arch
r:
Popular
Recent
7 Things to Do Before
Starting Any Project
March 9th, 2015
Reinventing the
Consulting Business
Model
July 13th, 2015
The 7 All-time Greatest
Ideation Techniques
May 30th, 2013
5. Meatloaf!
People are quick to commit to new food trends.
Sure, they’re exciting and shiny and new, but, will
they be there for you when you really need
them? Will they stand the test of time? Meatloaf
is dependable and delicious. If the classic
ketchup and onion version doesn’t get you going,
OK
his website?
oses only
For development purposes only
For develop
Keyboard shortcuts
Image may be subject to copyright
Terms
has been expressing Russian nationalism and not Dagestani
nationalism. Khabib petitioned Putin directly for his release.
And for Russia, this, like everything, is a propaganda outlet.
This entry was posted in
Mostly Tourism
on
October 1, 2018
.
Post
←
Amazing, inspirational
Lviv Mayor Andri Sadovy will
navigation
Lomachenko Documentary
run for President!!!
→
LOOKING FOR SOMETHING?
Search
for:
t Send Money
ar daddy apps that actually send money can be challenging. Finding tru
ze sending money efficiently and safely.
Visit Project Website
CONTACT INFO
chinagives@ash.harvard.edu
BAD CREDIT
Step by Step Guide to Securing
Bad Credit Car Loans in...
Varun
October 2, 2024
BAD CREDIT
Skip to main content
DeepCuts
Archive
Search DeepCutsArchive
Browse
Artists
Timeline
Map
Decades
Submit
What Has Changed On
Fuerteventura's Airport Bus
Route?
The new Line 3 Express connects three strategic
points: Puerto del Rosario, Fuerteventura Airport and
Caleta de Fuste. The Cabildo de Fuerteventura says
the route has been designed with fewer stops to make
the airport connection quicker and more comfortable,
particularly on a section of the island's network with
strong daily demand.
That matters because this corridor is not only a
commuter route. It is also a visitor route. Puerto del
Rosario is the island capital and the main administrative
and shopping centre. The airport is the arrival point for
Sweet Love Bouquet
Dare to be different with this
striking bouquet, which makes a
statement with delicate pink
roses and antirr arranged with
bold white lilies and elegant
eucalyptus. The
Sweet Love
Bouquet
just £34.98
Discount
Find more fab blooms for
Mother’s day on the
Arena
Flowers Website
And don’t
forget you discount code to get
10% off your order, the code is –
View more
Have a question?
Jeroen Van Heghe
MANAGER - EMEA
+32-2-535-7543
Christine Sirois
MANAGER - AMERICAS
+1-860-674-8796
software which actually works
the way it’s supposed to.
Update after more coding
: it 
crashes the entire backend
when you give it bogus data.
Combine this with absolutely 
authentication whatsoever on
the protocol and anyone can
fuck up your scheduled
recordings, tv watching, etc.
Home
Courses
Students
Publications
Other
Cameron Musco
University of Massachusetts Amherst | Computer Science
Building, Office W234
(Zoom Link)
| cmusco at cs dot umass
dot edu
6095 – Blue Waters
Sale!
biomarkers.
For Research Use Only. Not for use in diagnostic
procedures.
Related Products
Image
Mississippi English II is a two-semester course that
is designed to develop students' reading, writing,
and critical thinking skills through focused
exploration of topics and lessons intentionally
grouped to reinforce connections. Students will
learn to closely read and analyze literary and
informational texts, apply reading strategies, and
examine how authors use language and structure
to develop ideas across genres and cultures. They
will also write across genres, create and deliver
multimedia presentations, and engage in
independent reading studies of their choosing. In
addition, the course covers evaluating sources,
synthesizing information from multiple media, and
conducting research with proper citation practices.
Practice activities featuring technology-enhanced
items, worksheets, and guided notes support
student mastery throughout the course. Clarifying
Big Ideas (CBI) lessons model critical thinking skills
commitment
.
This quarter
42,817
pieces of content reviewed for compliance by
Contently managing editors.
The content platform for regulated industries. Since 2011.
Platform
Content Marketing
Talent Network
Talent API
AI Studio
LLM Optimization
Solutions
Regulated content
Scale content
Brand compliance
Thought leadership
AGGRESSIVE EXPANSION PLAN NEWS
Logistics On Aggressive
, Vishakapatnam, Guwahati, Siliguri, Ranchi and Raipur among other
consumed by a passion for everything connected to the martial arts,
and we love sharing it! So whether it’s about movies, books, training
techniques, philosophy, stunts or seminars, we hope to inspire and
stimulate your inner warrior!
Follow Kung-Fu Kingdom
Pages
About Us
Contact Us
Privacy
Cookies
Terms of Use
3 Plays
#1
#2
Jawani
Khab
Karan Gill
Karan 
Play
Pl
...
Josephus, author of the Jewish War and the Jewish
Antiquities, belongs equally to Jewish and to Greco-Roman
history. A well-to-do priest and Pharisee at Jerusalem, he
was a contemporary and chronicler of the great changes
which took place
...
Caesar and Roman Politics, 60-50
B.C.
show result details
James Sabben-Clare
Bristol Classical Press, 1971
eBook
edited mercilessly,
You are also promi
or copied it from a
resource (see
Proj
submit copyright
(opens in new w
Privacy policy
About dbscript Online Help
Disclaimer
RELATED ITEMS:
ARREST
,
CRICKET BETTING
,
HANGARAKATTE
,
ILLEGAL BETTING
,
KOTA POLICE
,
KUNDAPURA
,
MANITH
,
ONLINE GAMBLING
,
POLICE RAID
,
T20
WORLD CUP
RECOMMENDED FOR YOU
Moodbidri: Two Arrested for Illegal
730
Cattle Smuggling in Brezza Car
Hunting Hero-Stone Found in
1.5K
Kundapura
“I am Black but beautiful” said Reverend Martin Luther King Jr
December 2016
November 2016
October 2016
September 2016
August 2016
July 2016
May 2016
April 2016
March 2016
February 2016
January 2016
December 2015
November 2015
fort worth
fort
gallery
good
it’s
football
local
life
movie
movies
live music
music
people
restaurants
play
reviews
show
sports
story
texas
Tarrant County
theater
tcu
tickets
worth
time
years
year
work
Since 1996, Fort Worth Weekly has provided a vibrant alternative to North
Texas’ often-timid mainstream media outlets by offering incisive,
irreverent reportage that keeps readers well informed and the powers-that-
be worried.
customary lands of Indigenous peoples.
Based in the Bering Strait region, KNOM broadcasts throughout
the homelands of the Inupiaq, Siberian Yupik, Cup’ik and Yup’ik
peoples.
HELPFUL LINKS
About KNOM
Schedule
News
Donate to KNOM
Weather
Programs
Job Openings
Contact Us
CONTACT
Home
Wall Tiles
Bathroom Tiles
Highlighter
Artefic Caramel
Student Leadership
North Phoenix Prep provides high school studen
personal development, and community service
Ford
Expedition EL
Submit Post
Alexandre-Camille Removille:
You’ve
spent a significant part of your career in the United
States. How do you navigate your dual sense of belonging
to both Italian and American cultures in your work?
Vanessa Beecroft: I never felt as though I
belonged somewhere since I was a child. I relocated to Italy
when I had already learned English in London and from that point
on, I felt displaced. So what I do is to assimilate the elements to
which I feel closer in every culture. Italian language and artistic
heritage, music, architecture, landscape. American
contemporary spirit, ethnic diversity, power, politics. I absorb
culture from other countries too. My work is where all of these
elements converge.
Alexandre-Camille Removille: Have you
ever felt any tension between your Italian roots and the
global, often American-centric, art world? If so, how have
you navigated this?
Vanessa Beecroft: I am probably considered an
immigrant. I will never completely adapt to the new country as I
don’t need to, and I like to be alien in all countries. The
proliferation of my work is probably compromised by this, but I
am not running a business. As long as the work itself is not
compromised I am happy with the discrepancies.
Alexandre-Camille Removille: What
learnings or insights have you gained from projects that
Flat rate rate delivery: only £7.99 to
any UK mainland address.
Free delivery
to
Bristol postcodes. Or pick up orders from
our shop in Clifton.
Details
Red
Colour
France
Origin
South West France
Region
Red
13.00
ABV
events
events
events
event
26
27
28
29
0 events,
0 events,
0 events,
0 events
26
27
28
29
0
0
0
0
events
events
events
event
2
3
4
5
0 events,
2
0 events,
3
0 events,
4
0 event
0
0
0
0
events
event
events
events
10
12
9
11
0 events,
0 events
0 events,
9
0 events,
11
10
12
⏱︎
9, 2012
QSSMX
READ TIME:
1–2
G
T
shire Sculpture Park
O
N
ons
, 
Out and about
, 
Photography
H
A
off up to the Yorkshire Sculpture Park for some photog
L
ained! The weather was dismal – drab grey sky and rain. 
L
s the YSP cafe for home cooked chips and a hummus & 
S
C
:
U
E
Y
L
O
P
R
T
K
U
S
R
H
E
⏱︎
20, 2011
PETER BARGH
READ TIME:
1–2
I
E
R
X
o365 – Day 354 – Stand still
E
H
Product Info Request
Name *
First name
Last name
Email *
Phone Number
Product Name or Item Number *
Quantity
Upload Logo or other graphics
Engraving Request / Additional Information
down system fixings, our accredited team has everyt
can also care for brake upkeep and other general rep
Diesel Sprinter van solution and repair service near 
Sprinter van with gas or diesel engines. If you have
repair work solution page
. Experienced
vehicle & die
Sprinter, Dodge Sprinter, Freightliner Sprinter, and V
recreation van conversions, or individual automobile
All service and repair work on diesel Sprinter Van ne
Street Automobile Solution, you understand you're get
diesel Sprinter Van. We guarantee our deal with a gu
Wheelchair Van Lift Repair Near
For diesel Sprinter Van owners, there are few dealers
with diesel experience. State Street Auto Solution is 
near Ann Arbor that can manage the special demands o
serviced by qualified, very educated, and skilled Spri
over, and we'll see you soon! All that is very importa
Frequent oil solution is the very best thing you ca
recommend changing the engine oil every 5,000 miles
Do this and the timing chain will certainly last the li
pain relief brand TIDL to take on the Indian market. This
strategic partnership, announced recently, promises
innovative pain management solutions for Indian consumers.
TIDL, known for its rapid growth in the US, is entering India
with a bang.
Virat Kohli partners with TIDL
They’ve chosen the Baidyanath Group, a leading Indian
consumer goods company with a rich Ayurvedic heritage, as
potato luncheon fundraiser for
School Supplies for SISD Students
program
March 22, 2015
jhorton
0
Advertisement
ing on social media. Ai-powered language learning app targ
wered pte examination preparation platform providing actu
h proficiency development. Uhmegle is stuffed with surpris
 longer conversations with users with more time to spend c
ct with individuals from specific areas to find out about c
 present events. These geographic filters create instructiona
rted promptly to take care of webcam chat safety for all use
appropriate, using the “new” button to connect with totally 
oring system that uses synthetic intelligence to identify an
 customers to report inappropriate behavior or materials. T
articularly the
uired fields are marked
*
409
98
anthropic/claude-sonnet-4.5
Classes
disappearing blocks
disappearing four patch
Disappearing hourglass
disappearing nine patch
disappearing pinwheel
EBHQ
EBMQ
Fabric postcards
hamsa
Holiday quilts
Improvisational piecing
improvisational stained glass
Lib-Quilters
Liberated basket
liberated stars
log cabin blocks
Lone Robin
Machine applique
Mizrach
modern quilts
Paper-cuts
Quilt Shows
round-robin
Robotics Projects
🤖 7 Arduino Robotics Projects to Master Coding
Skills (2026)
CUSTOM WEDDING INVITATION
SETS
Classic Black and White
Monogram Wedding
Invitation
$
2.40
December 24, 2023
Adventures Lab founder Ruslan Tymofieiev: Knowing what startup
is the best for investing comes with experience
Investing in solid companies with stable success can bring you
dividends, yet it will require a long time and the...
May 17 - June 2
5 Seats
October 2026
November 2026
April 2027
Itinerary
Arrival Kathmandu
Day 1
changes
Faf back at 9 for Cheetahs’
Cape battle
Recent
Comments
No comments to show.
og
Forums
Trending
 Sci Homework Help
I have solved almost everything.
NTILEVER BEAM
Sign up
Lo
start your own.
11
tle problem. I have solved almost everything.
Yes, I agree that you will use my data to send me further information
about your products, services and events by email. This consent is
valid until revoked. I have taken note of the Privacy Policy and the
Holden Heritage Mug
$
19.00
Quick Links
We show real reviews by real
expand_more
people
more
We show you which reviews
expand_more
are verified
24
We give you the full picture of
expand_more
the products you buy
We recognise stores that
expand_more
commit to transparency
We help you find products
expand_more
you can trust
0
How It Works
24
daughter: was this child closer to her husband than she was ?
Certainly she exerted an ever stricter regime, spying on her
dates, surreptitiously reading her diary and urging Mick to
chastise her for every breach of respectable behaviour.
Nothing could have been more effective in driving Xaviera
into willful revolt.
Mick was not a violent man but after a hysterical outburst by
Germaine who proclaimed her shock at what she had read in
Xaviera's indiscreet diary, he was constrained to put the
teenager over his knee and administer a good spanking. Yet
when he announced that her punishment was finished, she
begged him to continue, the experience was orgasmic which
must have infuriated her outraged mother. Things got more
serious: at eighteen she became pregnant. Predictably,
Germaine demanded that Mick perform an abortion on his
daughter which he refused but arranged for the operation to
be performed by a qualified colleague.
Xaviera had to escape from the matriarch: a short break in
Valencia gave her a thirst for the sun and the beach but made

## Assignment
All lines above between those holding "Combine this with absolutely" and "University of Massachusetts", inclusive, must be set down unchanged, and no other line may be included.

## Solution for this exercise
Combine this with absolutely 
authentication whatsoever on
the protocol and anyone can
fuck up your scheduled
recordings, tv watching, etc.
Home
Courses
Students
Publications
Other
Cameron Musco
University of Massachusetts Amherst | Computer Science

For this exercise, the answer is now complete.